In [1]:
import pandas as pd
from sqlalchemy import create_engine, URL, text
import re
from bs4 import BeautifulSoup
from tqdm import tqdm
tqdm.pandas()

In [None]:
url_object = URL.create(
    drivername="",
    username="",
    password="",
    host="",
    port="",
    database=""
)
engine = create_engine(url_object)

# Create Indices on Query Columns (only required once!)

In [3]:
# query_ep_index = """CREATE INDEX ep_index ON ep_fulltext_data(epo_publn_nr, publn_auth);"""
# query_us_brf_summary_index = """CREATE INDEX us_brf_summary_index ON us_brf_summary(patent_id, publn_auth);"""
# query_us_claims_index = """CREATE INDEX us_claims_index ON us_claims(patent_id, publn_auth);"""
# query_us_description_index = """CREATE INDEX us_description_index ON us_description(patent_id, publn_auth);"""

In [4]:
# with engine.connect() as connection:
#     connection.execute(text(query_ep_index))
#     connection.execute(text(query_us_brf_summary_index))
#     connection.execute(text(query_us_claims_index))
#     connection.execute(text(query_us_description_index))
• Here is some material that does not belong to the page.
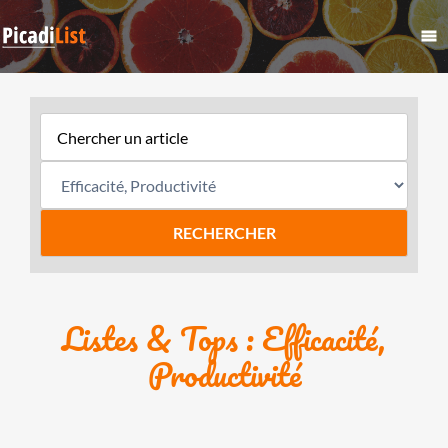
Listes & Tops : Efficacité,
Productivité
# Extract Cleantech Patents from PATSTAT (only granted and EP or US patents)

## CPC Y02 Classification

In [5]:
# query_cpc_index = """CREATE INDEX idx_cpc_class_symbol ON tls224_appln_cpc(cpc_class_symbol);""" # only required once

In [3]:
query_cpc_y02 = """
    SELECT a.appln_id, a.cpc_class_symbol
    FROM tls224_appln_cpc a
    JOIN tls201_appln b ON a.appln_id = b.appln_id
    WHERE (a.cpc_class_symbol LIKE 'Y02A%' OR
           a.cpc_class_symbol LIKE 'Y02B%' OR
           a.cpc_class_symbol LIKE 'Y02C%' OR
           a.cpc_class_symbol LIKE 'Y02D%' OR
           a.cpc_class_symbol LIKE 'Y02E%' OR
           a.cpc_class_symbol LIKE 'Y02P%' OR
           a.cpc_class_symbol LIKE 'Y02T%' OR
           a.cpc_class_symbol LIKE 'Y02W%')
      AND b.appln_auth IN ('EP', 'US')
      AND b.granted = 'Y';
"""

In [4]:
with engine.connect() as connection:
    # connection.execute(text(query_cpc_index)) # Only required once
    df_cpc = pd.read_sql_query(text(query_cpc_y02), connection)

In [5]:
df = df_cpc.copy()

# Subsume Patents per appln_id

In [6]:
df_grouped = df.groupby('appln_id').agg({
    'cpc_class_symbol': lambda x: list(x)
}).reset_index()

# Extract Patent Fulltext Data for appln_id

## Create Temp Table with appln_id

In [7]:
appln_ids = df_grouped['appln_id'].tolist()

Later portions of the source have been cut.